== What to do ==
Determine the number of lines in the data below that hold "para"; give nothing but that number.

(Saved entries)
BEGIN

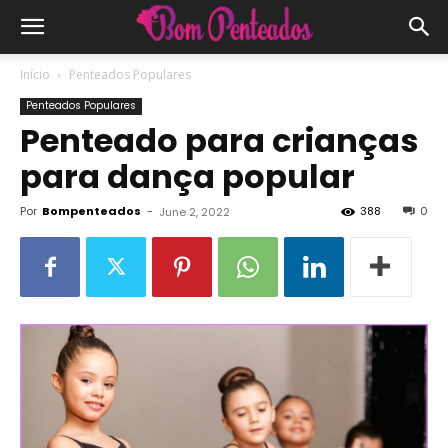
Início
Penteados Populares
Penteados Populares
Penteado para crianças
para dança popular
Por
Bompenteados
-
388
0
June 2, 2022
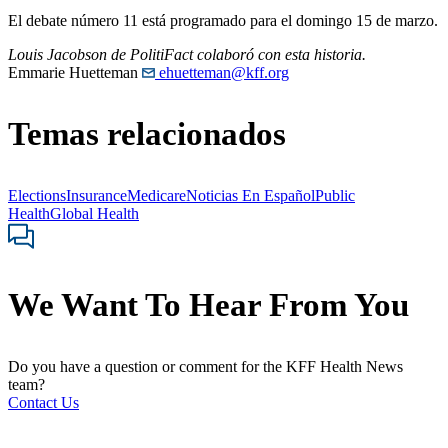
El debate número 11 está programado para el domingo 15 de marzo.
Louis Jacobson de PolitiFact colaboró con esta historia.
Emmarie Huetteman
ehuetteman@kff.org
Temas relacionados
Elections
Insurance
Medicare
Noticias En Español
Public
Health
Global Health
We Want To Hear From You
Do you have a question or comment for the KFF Health News
team?
Contact Us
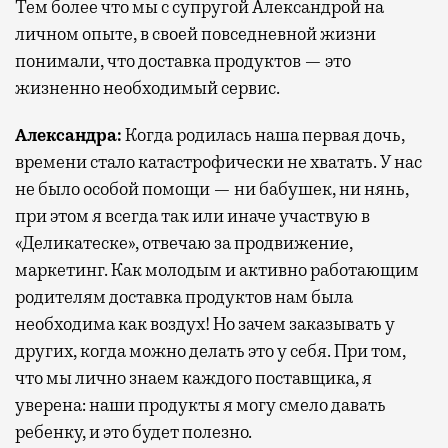
Тем более что мы с супругой Александрой на
личном опыте, в своей повседневной жизни
понимали, что доставка продуктов — это
жизненно необходимый сервис.
Александра:
Когда родилась наша первая дочь,
времени стало катастрофически не хватать. У нас
не было особой помощи — ни бабушек, ни нянь,
при этом я всегда так или иначе участвую в
«Деликатеске», отвечаю за продвижение,
маркетинг. Как молодым и активно работающим
родителям доставка продуктов нам была
необходима как воздух! Но зачем заказывать у
других, когда можно делать это у себя. При том,
что мы лично знаем каждого поставщика, я
уверена: наши продукты я могу смело давать
ребенку, и это будет полезно.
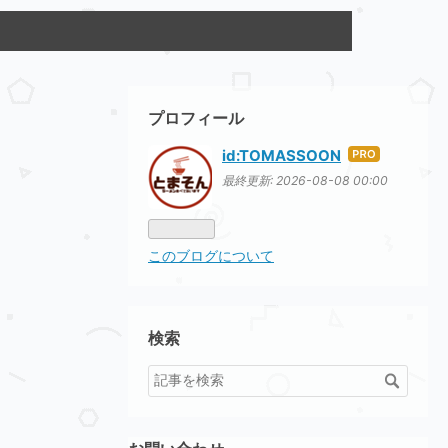
プロフィール
id:TOMASSOON
はて
なブ
最終更新:
2026-08-08 00:00
ログ
Pro
このブログについて
検索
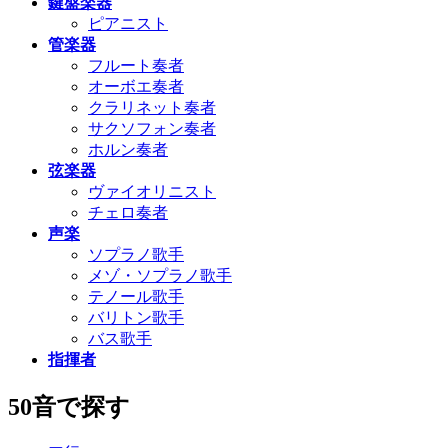
鍵盤楽器
ピアニスト
管楽器
フルート奏者
オーボエ奏者
クラリネット奏者
サクソフォン奏者
ホルン奏者
弦楽器
ヴァイオリニスト
チェロ奏者
声楽
ソプラノ歌手
メゾ・ソプラノ歌手
テノール歌手
バリトン歌手
バス歌手
指揮者
50音で探す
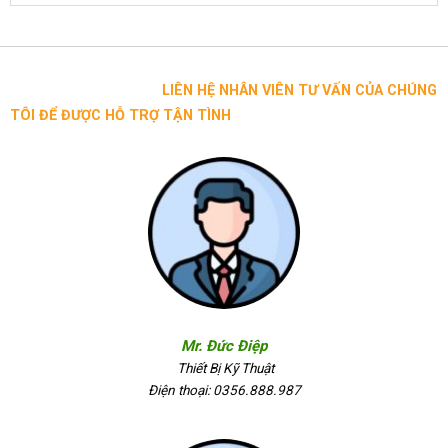
LIÊN HỆ NHÂN VIÊN TƯ VẤN CỦA CHÚNG
TÔI ĐỂ ĐƯỢC HỖ TRỢ TẬN TÌNH
Mr. Đức Điệp
Thiết Bị Kỹ Thuật
Điện thoại: 0356.888.987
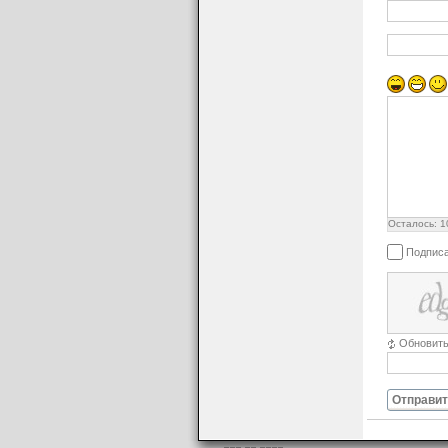
Осталось:
1
Подписа
Обновит
Отправит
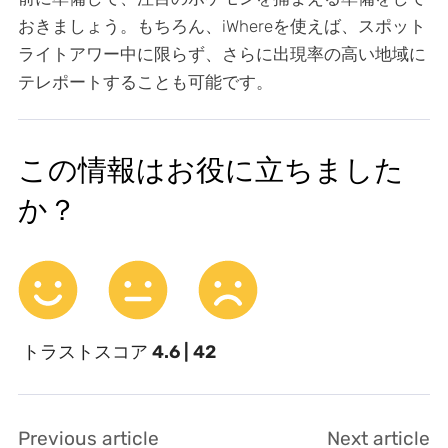
おきましょう。もちろん、iWhereを使えば、スポット
ライトアワー中に限らず、さらに出現率の高い地域に
テレポートすることも可能です。
この情報はお役に立ちました
か？
トラストスコア
4.6 | 42
Previous article
Next article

END

== Answer to this problem ==
3